● **About this task**
Below are the records. Retype, exactly, the lines from the first through the line with "You are a GUI", and leave out the pictures.

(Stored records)
────────────────────────────────────────

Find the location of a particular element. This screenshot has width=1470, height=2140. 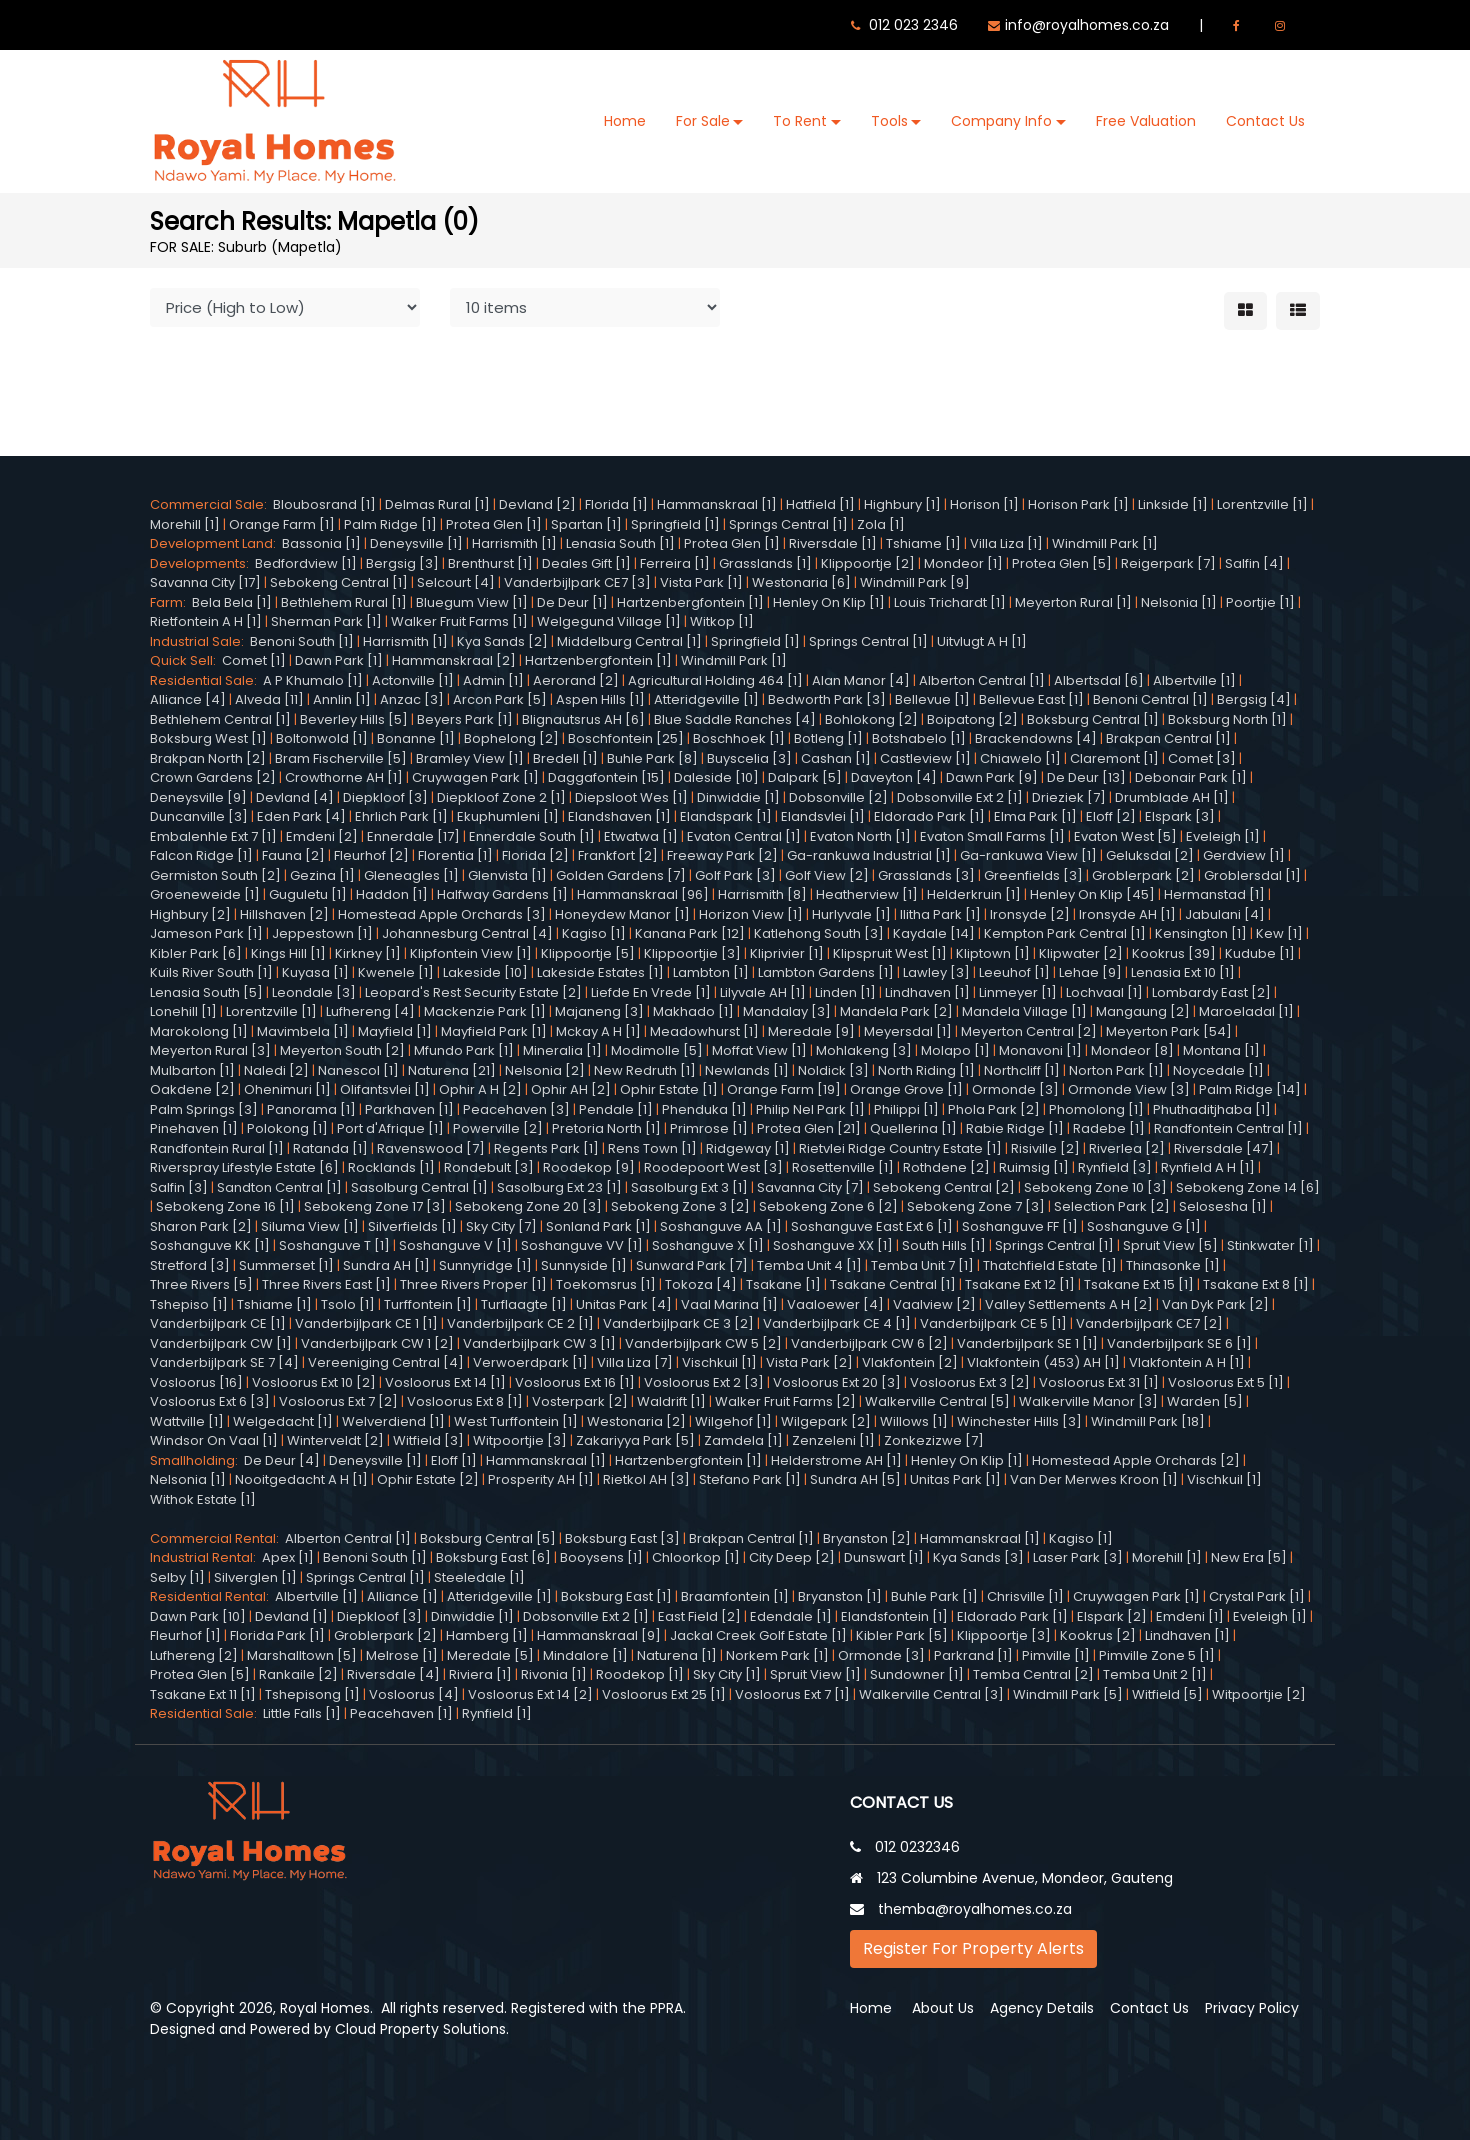

Modimolle [5] is located at coordinates (657, 1050).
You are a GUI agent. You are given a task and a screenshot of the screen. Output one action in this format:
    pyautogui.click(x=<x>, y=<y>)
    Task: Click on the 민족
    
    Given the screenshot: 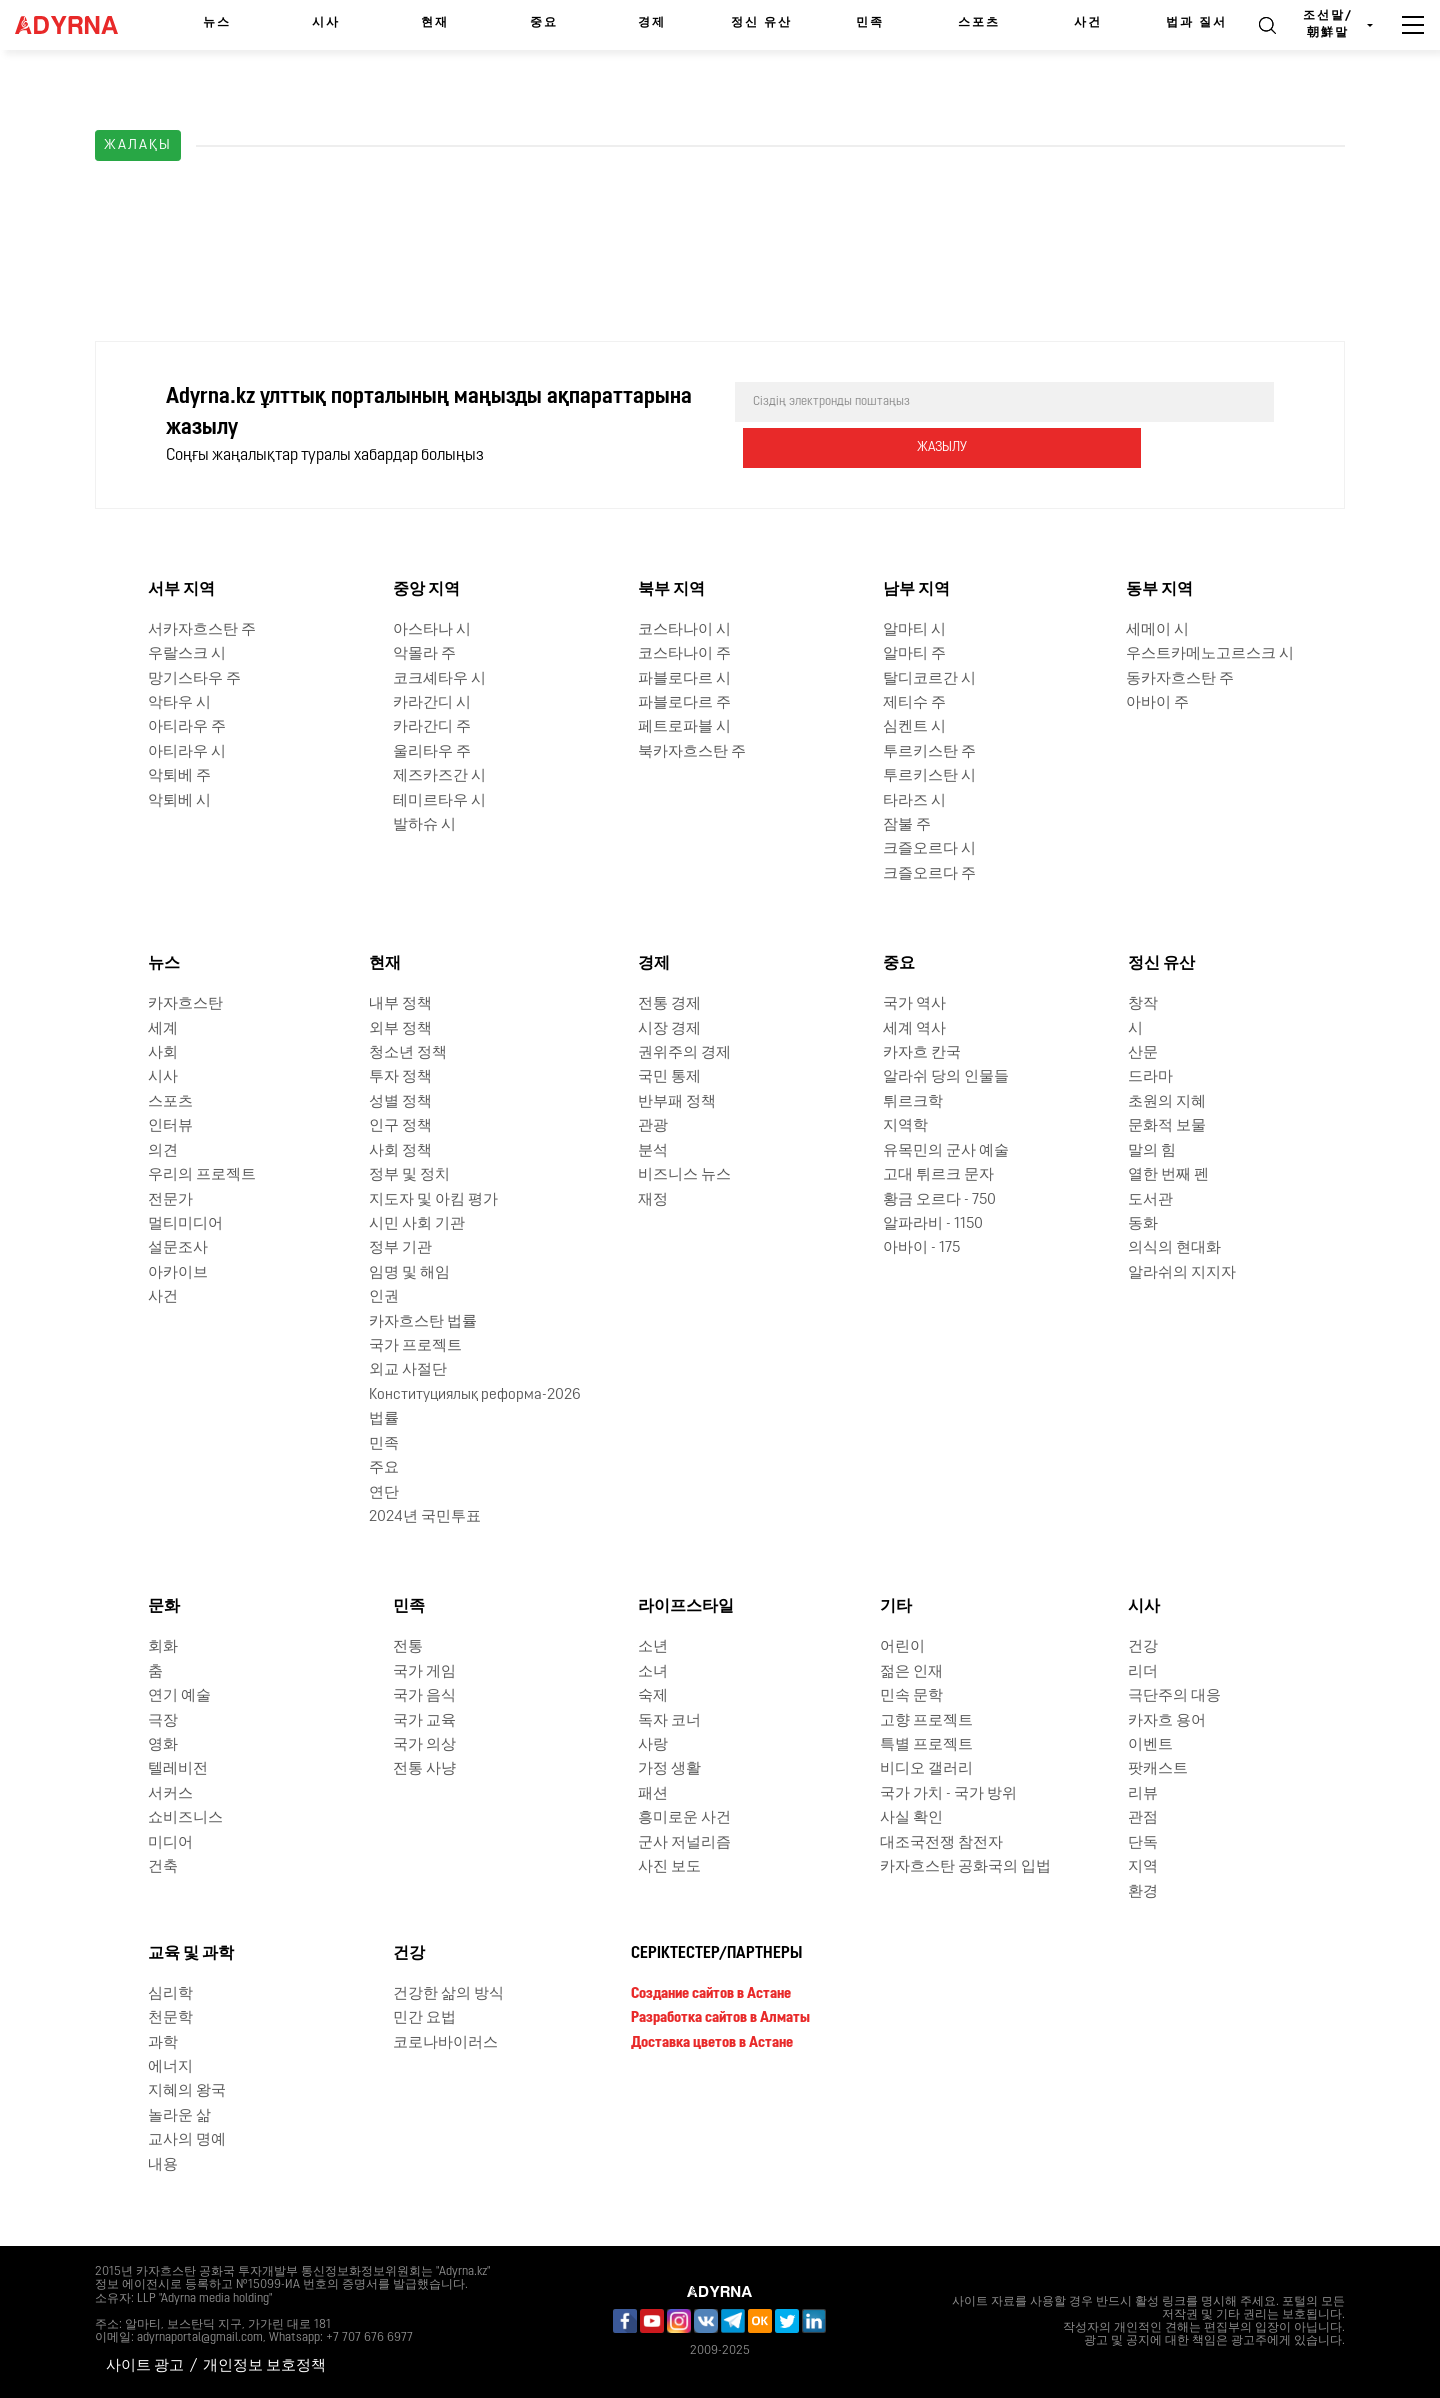 What is the action you would take?
    pyautogui.click(x=870, y=23)
    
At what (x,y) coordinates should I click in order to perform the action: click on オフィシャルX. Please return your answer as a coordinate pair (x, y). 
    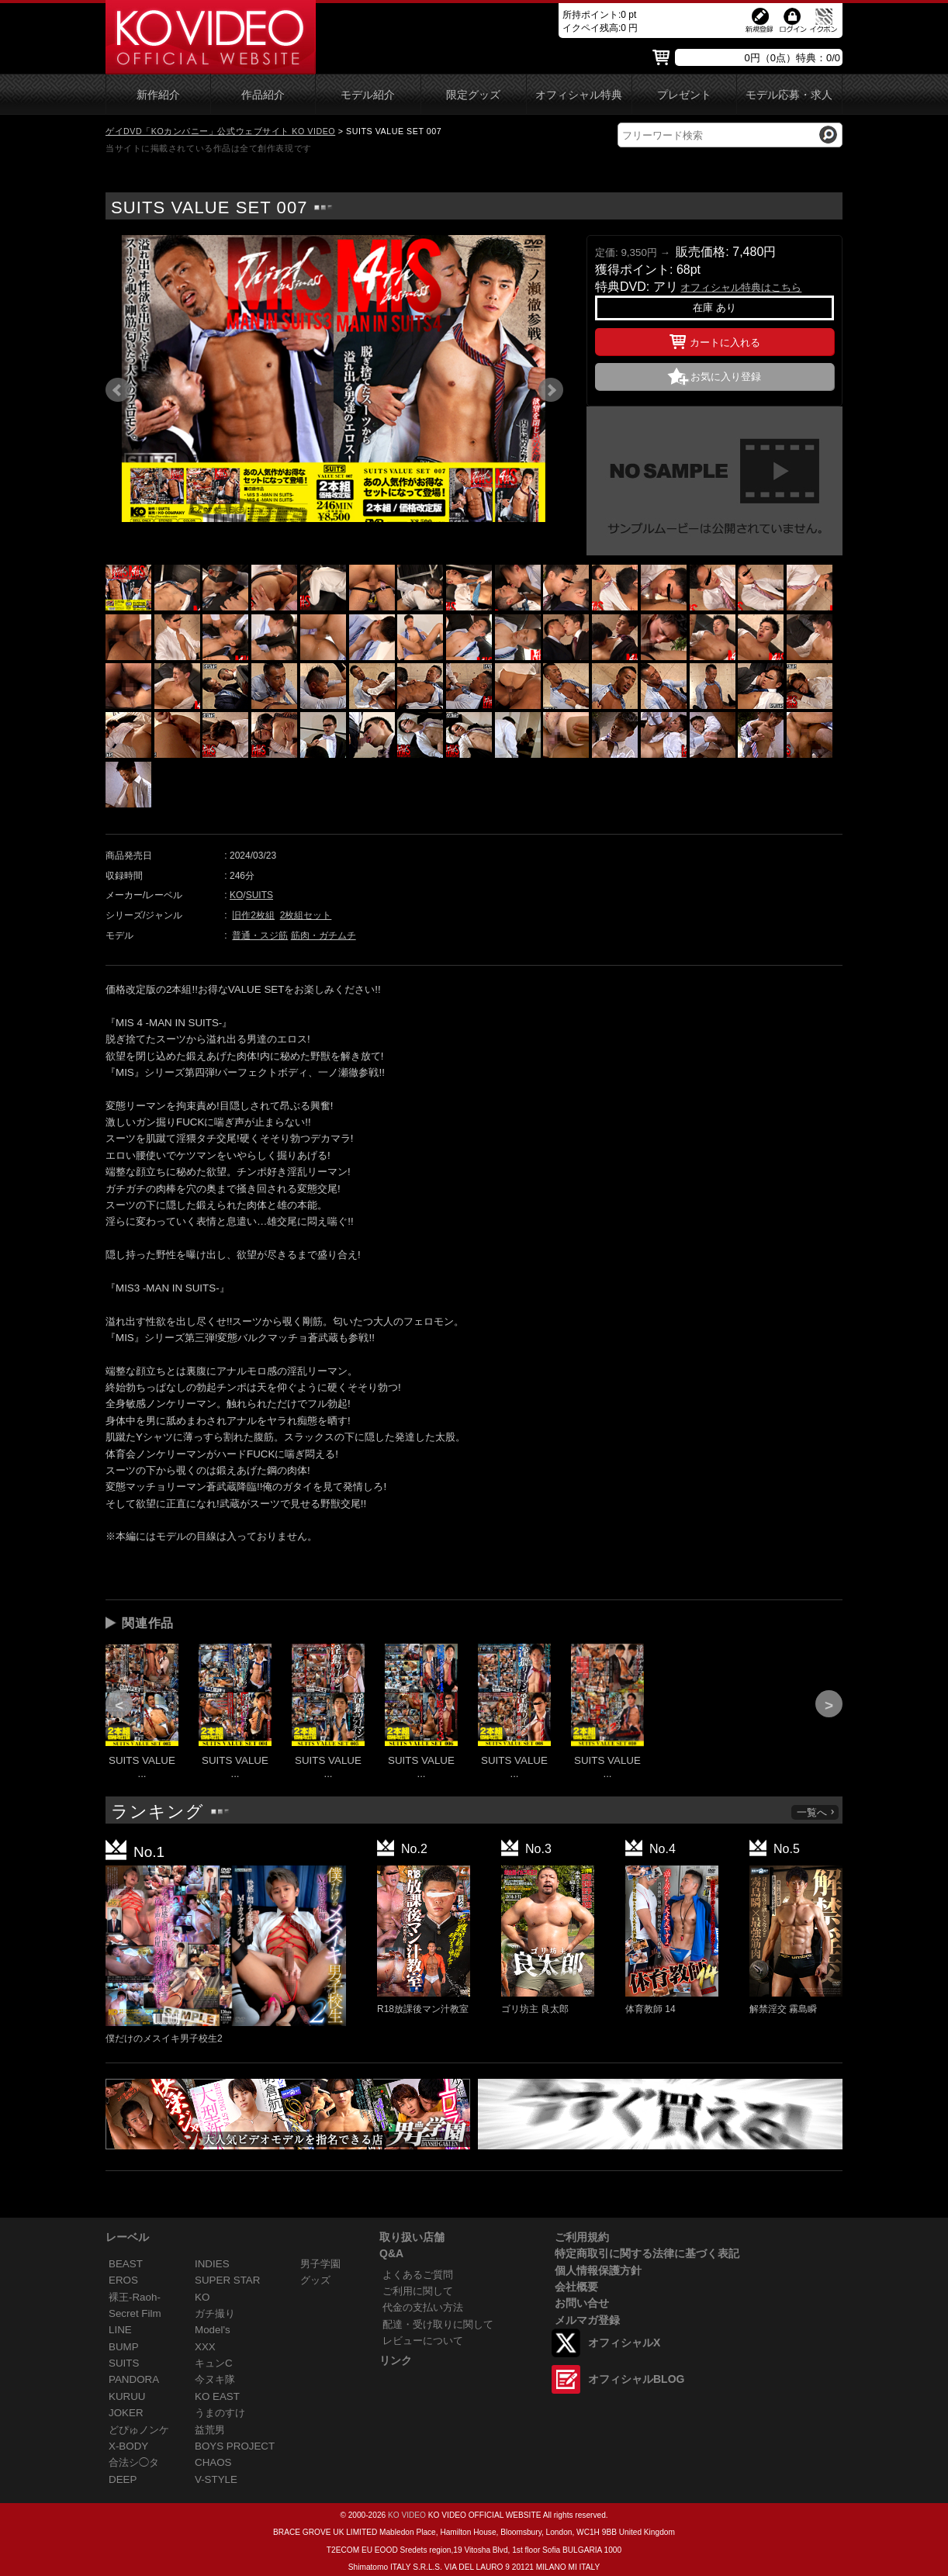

────────────────────────────────────────

● **Solution to the exercise**
Find the location of a particular element. This screenshot has width=1470, height=2140. 

Modimolle [5] is located at coordinates (657, 1050).
You are a GUI agent. You are given a task and a screenshot of the screen. Output one action in this format:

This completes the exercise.